Wir sind Mambo! – Fünf Fragen an Anke Kurz

Mambo lebt vom Beitrag jeder einzelnen unserer Mambo-Mitarbeiterinnen. Sie sind es, die das Innovationsprojekt täglich weiter voranbringen. Mit ihrem Einsatz sorgen sie dafür, dass die Versorgungssituation für Patienten und Ärzte Stück für Stück weiter verbessert wird. Deshalb möchten wir unsere Mitarbeiterinnen hier genauer vorstellen. Denn sie sind Mambo!


Anke Kurz, Projektleitung & Bedarfsmanagement / pronova BKK


Was ist deine Mambo-Aufgabe?


Meine Aufgabe im Projekt Mambo ist zweigeteilt. Zum einen bin ich für die Leitung des Projektes bei der pronova BKK verantwortlich. Bei mir laufen dort die Fäden zusammen und ich bin Ansprechpartnerin rund um administrative und inhaltliche Fragen zur Projektdurchführung. Außerdem bin ich für die regemäßige Berichterstattung an den Projektträger verantwortlich, sowie für den Abruf und die Weiterleitung von Fördermitteln. Meine zweite Aufgabe ist das sogenannte Bedarfsmanagement. Im Rahmen von Mambo möchten wir sowohl individuelle, als auch kollektive Versorgungsbedürfnisse aufdecken, um die Versorgung mehrfach erkrankter Menschen zielgerichtet und zeitnah zu optimieren. Das geschieht durch die enge und aktive Zusammenarbeit von Bedarfsmanagement durch die pronova BKK und Versorgungsmanagement durch das Regionale Gesundheitsnetz Leverkusen.

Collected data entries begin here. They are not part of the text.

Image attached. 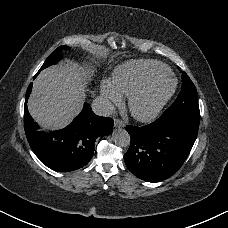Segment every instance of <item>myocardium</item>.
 Instances as JSON below:
<instances>
[{"instance_id":"obj_1","label":"myocardium","mask_w":228,"mask_h":228,"mask_svg":"<svg viewBox=\"0 0 228 228\" xmlns=\"http://www.w3.org/2000/svg\"><path fill=\"white\" fill-rule=\"evenodd\" d=\"M167 79H158L153 80L151 82H148L145 84L142 88H140L138 91H136L129 100V109L132 113V115L143 122H150L152 121L156 115L159 113L161 108L165 105V103L169 100L172 92L173 87H171L169 90L166 91V93L158 100L156 101L150 109L146 111H142L139 109V102L149 93V91L157 84H160L162 82H168Z\"/></svg>"}]
</instances>
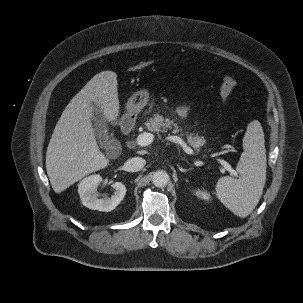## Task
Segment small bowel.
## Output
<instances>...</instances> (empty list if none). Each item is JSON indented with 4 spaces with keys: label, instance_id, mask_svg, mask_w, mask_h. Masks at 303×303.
<instances>
[{
    "label": "small bowel",
    "instance_id": "small-bowel-1",
    "mask_svg": "<svg viewBox=\"0 0 303 303\" xmlns=\"http://www.w3.org/2000/svg\"><path fill=\"white\" fill-rule=\"evenodd\" d=\"M187 113H188V109L187 107H180L178 109V115L181 117V118H185L187 116Z\"/></svg>",
    "mask_w": 303,
    "mask_h": 303
}]
</instances>
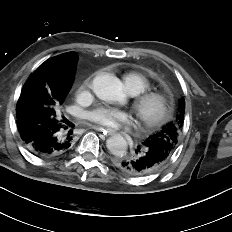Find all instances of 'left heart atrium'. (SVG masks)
<instances>
[{
    "label": "left heart atrium",
    "mask_w": 232,
    "mask_h": 232,
    "mask_svg": "<svg viewBox=\"0 0 232 232\" xmlns=\"http://www.w3.org/2000/svg\"><path fill=\"white\" fill-rule=\"evenodd\" d=\"M88 118L91 122L109 129H116L130 122L127 112L109 107H101L92 111L88 114Z\"/></svg>",
    "instance_id": "1"
}]
</instances>
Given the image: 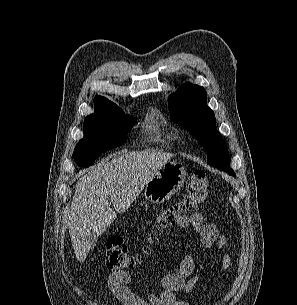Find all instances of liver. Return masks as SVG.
Returning <instances> with one entry per match:
<instances>
[{
	"label": "liver",
	"instance_id": "liver-1",
	"mask_svg": "<svg viewBox=\"0 0 297 305\" xmlns=\"http://www.w3.org/2000/svg\"><path fill=\"white\" fill-rule=\"evenodd\" d=\"M172 157L173 154L153 150L122 152L79 179L68 221L79 262H84L90 251L88 237L102 235L116 219V212H124L155 172Z\"/></svg>",
	"mask_w": 297,
	"mask_h": 305
}]
</instances>
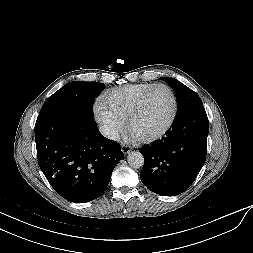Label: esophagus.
I'll return each mask as SVG.
<instances>
[{
  "label": "esophagus",
  "instance_id": "34e87169",
  "mask_svg": "<svg viewBox=\"0 0 253 253\" xmlns=\"http://www.w3.org/2000/svg\"><path fill=\"white\" fill-rule=\"evenodd\" d=\"M121 150L124 154H127L131 151V147L130 146H127V145H122L121 146Z\"/></svg>",
  "mask_w": 253,
  "mask_h": 253
}]
</instances>
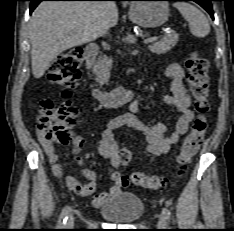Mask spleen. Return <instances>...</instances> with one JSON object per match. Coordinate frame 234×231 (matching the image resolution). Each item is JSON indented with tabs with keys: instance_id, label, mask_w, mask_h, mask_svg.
Listing matches in <instances>:
<instances>
[{
	"instance_id": "3e777b00",
	"label": "spleen",
	"mask_w": 234,
	"mask_h": 231,
	"mask_svg": "<svg viewBox=\"0 0 234 231\" xmlns=\"http://www.w3.org/2000/svg\"><path fill=\"white\" fill-rule=\"evenodd\" d=\"M173 6L188 21L192 35L195 37H205L210 33L208 20L198 8L187 2H175Z\"/></svg>"
}]
</instances>
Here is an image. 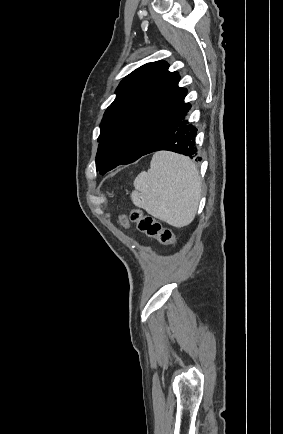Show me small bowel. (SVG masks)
<instances>
[{"label":"small bowel","instance_id":"c3829d8e","mask_svg":"<svg viewBox=\"0 0 283 434\" xmlns=\"http://www.w3.org/2000/svg\"><path fill=\"white\" fill-rule=\"evenodd\" d=\"M121 222L123 223V224H127V221H126V219L123 217V218H121Z\"/></svg>","mask_w":283,"mask_h":434}]
</instances>
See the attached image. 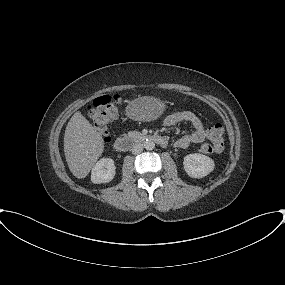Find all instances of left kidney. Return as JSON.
<instances>
[{
    "mask_svg": "<svg viewBox=\"0 0 285 285\" xmlns=\"http://www.w3.org/2000/svg\"><path fill=\"white\" fill-rule=\"evenodd\" d=\"M185 172L192 178H203L214 170V161L203 154L194 153L184 157Z\"/></svg>",
    "mask_w": 285,
    "mask_h": 285,
    "instance_id": "obj_1",
    "label": "left kidney"
}]
</instances>
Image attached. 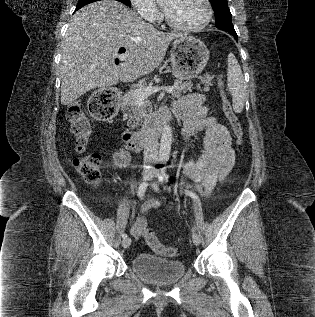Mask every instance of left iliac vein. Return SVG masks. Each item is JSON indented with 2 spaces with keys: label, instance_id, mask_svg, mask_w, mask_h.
Masks as SVG:
<instances>
[{
  "label": "left iliac vein",
  "instance_id": "left-iliac-vein-1",
  "mask_svg": "<svg viewBox=\"0 0 315 317\" xmlns=\"http://www.w3.org/2000/svg\"><path fill=\"white\" fill-rule=\"evenodd\" d=\"M157 176V173L155 172L154 173V177H156ZM154 185H157L156 183H153V186ZM192 241H193V243L195 244V245H199L200 244V242H201V239H200V236L196 233V232H193V234H192Z\"/></svg>",
  "mask_w": 315,
  "mask_h": 317
}]
</instances>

Was ist dein persönlicher Mambo-Moment?


Das war ein gemeinsames Treffen mit Ärztinnen und Ärzten des Regionalen Gesundheitsnetzes. Mambo möchte ja Bereiche identifizieren, für die man Behandlungsabläufe verbessern sollte. Deshalb finden regelmäßig Gespräche mit niedergelassenen und klinisch tätigen Medizinerinnen und Medizinern statt. Bei dem Treffen hat sich ein niedergelassener Arzt sehr positiv darüber geäußert, dass er diese Art der Zusammenarbeit begrüßt und als ausgesprochen partnerschaftlich empfindet. Weitere anwesende Ärztinnen und Ärzte bestätigten dies. Das war mein persönlicher Mambo-Moment und hat mir gezeigt, dass wir mit Mambo auf einem guten Weg sind, die Versorgungslandschaft positiv zu verändern. 

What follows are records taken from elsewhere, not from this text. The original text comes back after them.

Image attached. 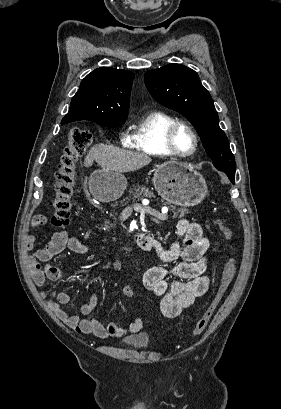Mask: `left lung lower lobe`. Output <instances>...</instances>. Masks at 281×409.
Here are the masks:
<instances>
[{
    "label": "left lung lower lobe",
    "instance_id": "left-lung-lower-lobe-1",
    "mask_svg": "<svg viewBox=\"0 0 281 409\" xmlns=\"http://www.w3.org/2000/svg\"><path fill=\"white\" fill-rule=\"evenodd\" d=\"M223 172L227 174L230 181L234 184L235 183V172L226 171V170H223Z\"/></svg>",
    "mask_w": 281,
    "mask_h": 409
}]
</instances>
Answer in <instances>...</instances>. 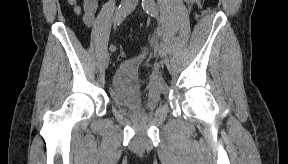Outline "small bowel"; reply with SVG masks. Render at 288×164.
Here are the masks:
<instances>
[{
	"instance_id": "obj_1",
	"label": "small bowel",
	"mask_w": 288,
	"mask_h": 164,
	"mask_svg": "<svg viewBox=\"0 0 288 164\" xmlns=\"http://www.w3.org/2000/svg\"><path fill=\"white\" fill-rule=\"evenodd\" d=\"M98 7L97 0H85L83 7V20L87 26H91L95 19V13ZM74 12L77 15L81 14V9L79 6L74 8Z\"/></svg>"
}]
</instances>
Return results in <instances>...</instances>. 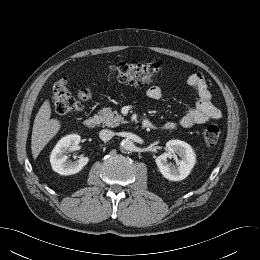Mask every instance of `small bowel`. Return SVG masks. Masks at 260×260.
<instances>
[{"label":"small bowel","mask_w":260,"mask_h":260,"mask_svg":"<svg viewBox=\"0 0 260 260\" xmlns=\"http://www.w3.org/2000/svg\"><path fill=\"white\" fill-rule=\"evenodd\" d=\"M187 85L198 93L196 105L189 108L178 122L169 121L165 123L163 129L173 130L178 126L191 128L194 125L203 124L209 120H218L222 118L221 110L214 106L211 101V95L202 73H192L187 78ZM147 96L152 100H159L163 97V90L159 86H151L147 90Z\"/></svg>","instance_id":"obj_1"}]
</instances>
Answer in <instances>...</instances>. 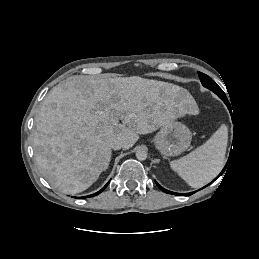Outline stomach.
<instances>
[{
	"label": "stomach",
	"instance_id": "stomach-1",
	"mask_svg": "<svg viewBox=\"0 0 259 259\" xmlns=\"http://www.w3.org/2000/svg\"><path fill=\"white\" fill-rule=\"evenodd\" d=\"M192 133L181 122L170 121L160 127L153 142L163 156H177L184 152L191 143Z\"/></svg>",
	"mask_w": 259,
	"mask_h": 259
}]
</instances>
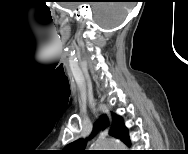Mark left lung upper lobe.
<instances>
[{
	"label": "left lung upper lobe",
	"instance_id": "1",
	"mask_svg": "<svg viewBox=\"0 0 188 154\" xmlns=\"http://www.w3.org/2000/svg\"><path fill=\"white\" fill-rule=\"evenodd\" d=\"M112 127L109 134L115 138L123 140L127 129L124 125L123 119L115 113H112ZM108 118L106 116L101 117V119L95 124L94 129H104L108 126ZM86 141L83 139L76 140L68 144L64 150L68 154H86L85 151Z\"/></svg>",
	"mask_w": 188,
	"mask_h": 154
}]
</instances>
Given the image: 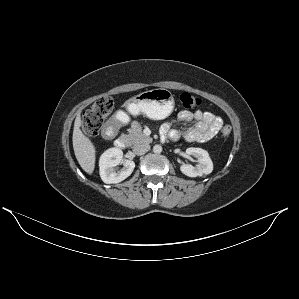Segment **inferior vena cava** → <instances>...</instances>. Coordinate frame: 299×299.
I'll list each match as a JSON object with an SVG mask.
<instances>
[{
  "label": "inferior vena cava",
  "instance_id": "602c4592",
  "mask_svg": "<svg viewBox=\"0 0 299 299\" xmlns=\"http://www.w3.org/2000/svg\"><path fill=\"white\" fill-rule=\"evenodd\" d=\"M150 149L149 144H138L134 147L133 151L136 155H143Z\"/></svg>",
  "mask_w": 299,
  "mask_h": 299
}]
</instances>
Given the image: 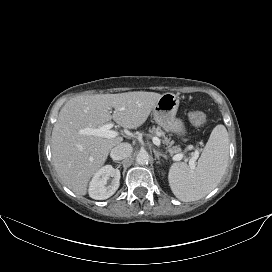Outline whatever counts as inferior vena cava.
Masks as SVG:
<instances>
[{"instance_id":"1","label":"inferior vena cava","mask_w":272,"mask_h":272,"mask_svg":"<svg viewBox=\"0 0 272 272\" xmlns=\"http://www.w3.org/2000/svg\"><path fill=\"white\" fill-rule=\"evenodd\" d=\"M132 150L129 143H120L111 150L110 156L113 160H123L131 155Z\"/></svg>"}]
</instances>
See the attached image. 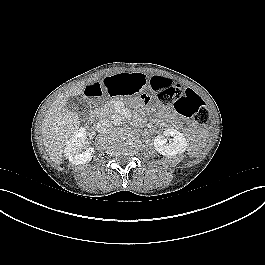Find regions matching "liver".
<instances>
[{
  "mask_svg": "<svg viewBox=\"0 0 265 265\" xmlns=\"http://www.w3.org/2000/svg\"><path fill=\"white\" fill-rule=\"evenodd\" d=\"M97 79H90L73 86L61 94L49 107L42 122V136L44 146L52 161L61 164L66 142L80 125L79 117L75 112L68 110L67 99L83 93L86 85Z\"/></svg>",
  "mask_w": 265,
  "mask_h": 265,
  "instance_id": "6515ba94",
  "label": "liver"
}]
</instances>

Was hast du durch Mambo gelernt?


Eine patientengerechte Versorgung erfordert einen umfassenden Blick auf individuelle und kollektive Bedürfnisse und aktives Mitwirken bei Behandlungsprozessen. Mambo zeigt mir nahezu täglich, wie wichtig es ist, theoretische Ansätze auf ihre praktischen Umsetzungsmöglichkeiten zu überprüfen und gegebenenfalls anzupassen.

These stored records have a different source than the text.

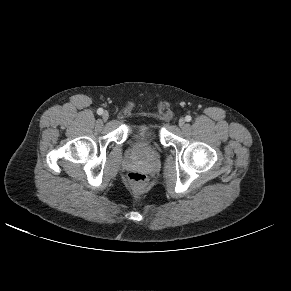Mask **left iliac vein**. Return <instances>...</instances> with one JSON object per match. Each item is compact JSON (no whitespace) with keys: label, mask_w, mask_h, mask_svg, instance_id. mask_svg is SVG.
Here are the masks:
<instances>
[{"label":"left iliac vein","mask_w":291,"mask_h":291,"mask_svg":"<svg viewBox=\"0 0 291 291\" xmlns=\"http://www.w3.org/2000/svg\"><path fill=\"white\" fill-rule=\"evenodd\" d=\"M185 125H186L185 119H184V118H180V119H179V126H180L181 128H184Z\"/></svg>","instance_id":"left-iliac-vein-1"}]
</instances>
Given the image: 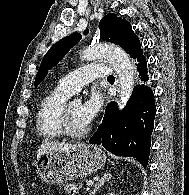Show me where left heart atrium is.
I'll return each mask as SVG.
<instances>
[{
	"instance_id": "left-heart-atrium-1",
	"label": "left heart atrium",
	"mask_w": 189,
	"mask_h": 195,
	"mask_svg": "<svg viewBox=\"0 0 189 195\" xmlns=\"http://www.w3.org/2000/svg\"><path fill=\"white\" fill-rule=\"evenodd\" d=\"M103 99L100 93L92 92L89 98L81 105V115L89 125L102 108Z\"/></svg>"
}]
</instances>
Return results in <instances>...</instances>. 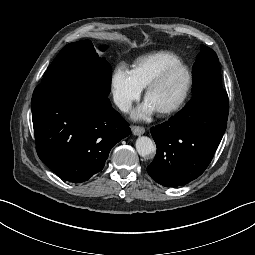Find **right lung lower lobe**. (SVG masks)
Here are the masks:
<instances>
[{
	"mask_svg": "<svg viewBox=\"0 0 255 255\" xmlns=\"http://www.w3.org/2000/svg\"><path fill=\"white\" fill-rule=\"evenodd\" d=\"M31 105L38 156L69 182L101 171L111 148L130 134L107 97L81 86L41 83Z\"/></svg>",
	"mask_w": 255,
	"mask_h": 255,
	"instance_id": "1",
	"label": "right lung lower lobe"
}]
</instances>
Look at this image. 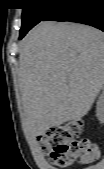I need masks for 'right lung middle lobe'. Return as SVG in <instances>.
Listing matches in <instances>:
<instances>
[{"label": "right lung middle lobe", "instance_id": "1", "mask_svg": "<svg viewBox=\"0 0 104 169\" xmlns=\"http://www.w3.org/2000/svg\"><path fill=\"white\" fill-rule=\"evenodd\" d=\"M57 5L58 3L55 0H23L22 26L19 39H22L36 24L43 21Z\"/></svg>", "mask_w": 104, "mask_h": 169}]
</instances>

Was macht Mambo zu einem wichtigen Versorgungsbaustein?


Gemeinsam mit dem Regionalen Gesundheitsnetz betrachten wir Versorgungsdefizite aus den unterschiedlichen Blickwinkeln und entwickeln zusammen Ansätze und Konzepte, die eine Optimierung der Versorgung erreichen sollen. Diese Vorgehensweise ist ein absolutes Novum. Dabei ist es wichtig, dass Bedürfnisse von Patientinnen und Patienten schnell erkannt werden und die Versorgung zügig und nachhaltig angepasst wird. Hierzu trägt maßgeblich der Einsatz der MoniKa-Fachkräfte bei, da sie durch direkte Patientenkontakte wichtige Informationen aus Sicht der Betroffenen erhalten, die teilweise unmittelbar in die Betreuung mit einfließen können. Durch einen engen Dialog aller an der Versorgung Beteiligten und die daraus resultierende Verzahnung der Akteure entstehen innovative, auf die Patienten zugeschnittene Versorgungsmöglichkeiten.


Was wünschst du Mambo für die Zukunft?


Ich wünsche mir, dass Mambo in die Regelversorgung überführt werden wird, denn ich bin davon überzeugt, dass die Inhalte von Mambo helfen können, die Versorgung auch in strukturschwächeren Regionen zu verbessern. Von Versorgungsdefiziten sind nicht nur Menschen mit Mehrfacherkrankungen betroffen. Mambo kann problemlos für weitere Erkrankungen angewendet werden.


Ich bin Mambo, weil ...


ich durch Mambo Innovation im Gesundheitswesen aktiv mitgestalten kann.